Levité E M, Postoiuk N I
Anesteziol Reanimatol. 1991 Jan-Feb(1):55-7.
The improvement of combined anesthesia is associated with the improvement of its control. The latter is possible only with continuous administration of anesthetics. 130 procedures of combined anesthesia were performed in patients subject to abdominal and other types of operations. With this in view fentanyl and calipsol were continuously injected, using modified dosators, to patients pretreated with N2O and total curarization. It has been found that with continuous administration adequate analgesia with stable blood pressure can be achieved provided that 1/3-2/3 of the total fentanyl dose is used as a loading dose at the beginning of anesthesia.

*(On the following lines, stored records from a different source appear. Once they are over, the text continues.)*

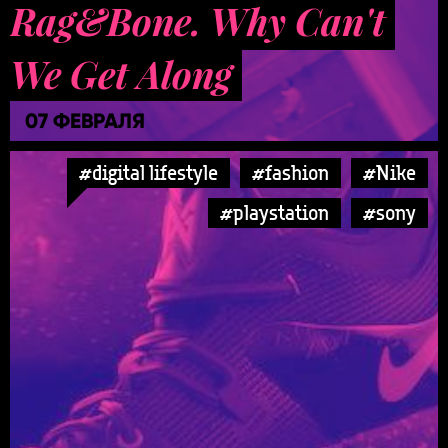
Rag&Bone. Why Can't
We Get Along
07 ФЕВРАЛЯ
#digital lifestyle
#fashion
#Nike
#playstation
#sony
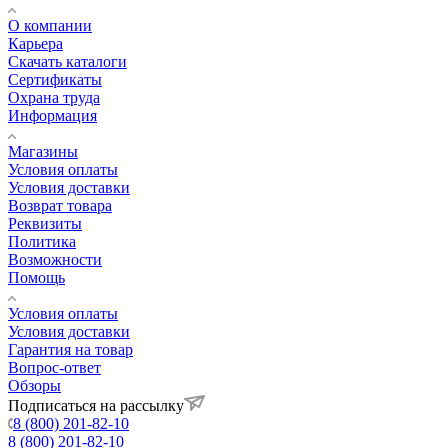
О компании
Карьера
Cкачать каталоги
Сертификаты
Охрана труда
Информация
Магазины
Условия оплаты
Условия доставки
Возврат товара
Реквизиты
Политика
Возможности
Помощь
Условия оплаты
Условия доставки
Гарантия на товар
Вопрос-ответ
Обзоры
Подписаться на рассылку
8 (800) 201-82-10
8 (800) 201-82-10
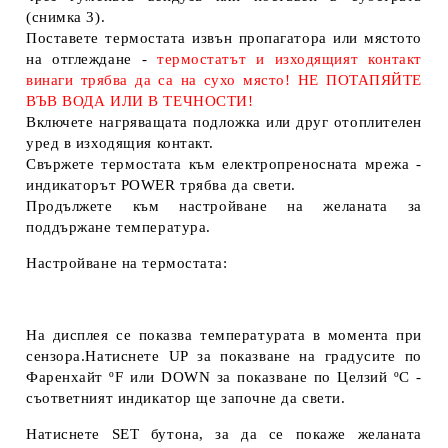
(снимка 3).
Поставете термостата извън пропагатора или мястото
на отглеждане -
термостатът и изходящият контакт
винаги трябва да са на сухо място! НЕ ПОТАПЯЙТЕ
ВЪВ ВОДА ИЛИ В ТЕЧНОСТИ!
Включете нагряващата подложка или друг отоплителен
уред в изходящия контакт.
Свържете термостата към електропреносната мрежа -
индикаторът POWER трябва да свети.
Продължете към настройване на желаната за
поддържане температура.
Настройване на термостата:
На дисплея се показва температурата в момента при
сензора.Натиснете
UP
за показване на градусите по
Фаренхайт
ºF
или
DOWN
за показване по Целзий
ºC
-
съответният индикатор ще започне да свети.
Натиснете
SET
бутона, за да се покаже желаната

The maintenance dose does not change considerably blood anesthetic concentration. If required, changes in the concentrations were achieved by additional fentanyl administration, using a dosator for 25-50 mukg. The technique described has advantages over bolus drug injection and continuous drug infusion. The technique may be considered a controlled one.
复合麻醉的改善与其控制的改善相关。后者只有通过持续给予麻醉剂才有可能实现。对接受腹部及其他类型手术的患者进行了130例复合麻醉手术。考虑到这一点,使用改良的剂量器,对预先用氧化亚氮和完全箭毒化处理的患者持续注射芬太尼和卡利普索。已经发现,在持续给药的情况下,只要在麻醉开始时将芬太尼总剂量的1/3 - 2/3用作负荷剂量,就可以实现充分的镇痛且血压稳定。维持剂量不会使血液麻醉浓度发生显著变化。如果需要,通过使用25 - 50微克的剂量器额外给予芬太尼来实现浓度的变化。所描述的技术优于大剂量推注药物和持续药物输注。该技术可被认为是一种可控技术。